[[ Records for the task open ]]

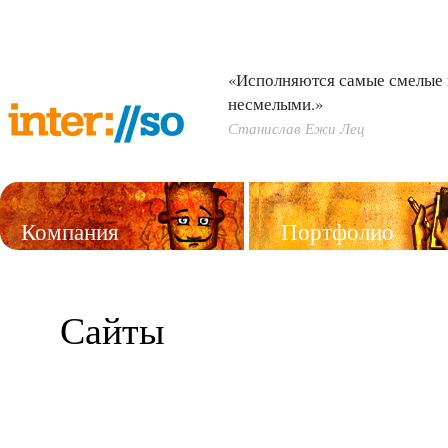
«Исполняются самые смелые 
несмелыми.»
Станислав Ежи Лец
Компания
Портфолио
Услуги
Сайты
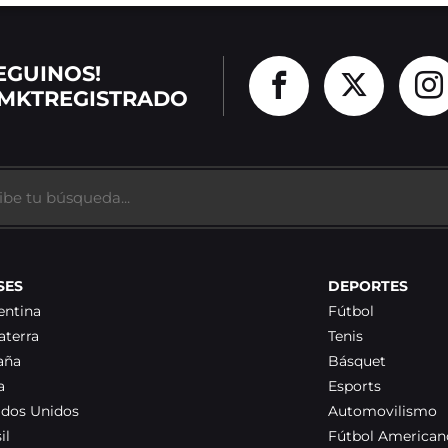
EGUINOS!
MKTREGISTRADO
SES
DEPORTES
entina
Fútbol
aterra
Tenis
aña
Básquet
a
Esports
ados Unidos
Automovilismo
il
Fútbol American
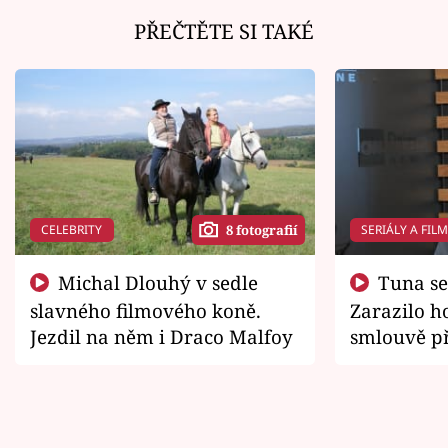
PŘEČTĚTE SI TAKÉ
CELEBRITY
SERIÁLY A FIL
8 fotografií
Michal Dlouhý v sedle
Tuna se chtěl vrátit domů.
slavného filmového koně.
Zarazilo ho
Jezdil na něm i Draco Malfoy
smlouvě př
zemřít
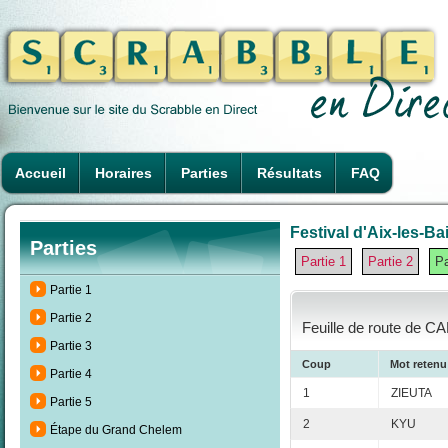
Accueil
Horaires
Parties
Résultats
FAQ
Festival d'Aix-les-Ba
Parties
Partie 1
Partie 2
Pa
Partie 1
Partie 2
Feuille de route de CA
Partie 3
Coup
Mot retenu
Partie 4
1
ZIEUTA
Partie 5
2
KYU
Étape du Grand Chelem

[[ Records for the task closed ]]

> [Task description]:
Keep pictures out and return the lines from the one containing "SERIÁLY A FIL" through the end of the listing, both included, character for character.

> [Response below]:
SERIÁLY A FIL
8 fotografií
Michal Dlouhý v sedle
Tuna se chtěl vrátit domů.
slavného filmového koně.
Zarazilo ho
Jezdil na něm i Draco Malfoy
smlouvě př
zemřít
Accueil
Horaires
Parties
Résultats
FAQ
Festival d'Aix-les-Ba
Parties
Partie 1
Partie 2
Pa
Partie 1
Partie 2
Feuille de route de CA
Partie 3
Coup
Mot retenu
Partie 4
1
ZIEUTA
Partie 5
2
KYU
Étape du Grand Chelem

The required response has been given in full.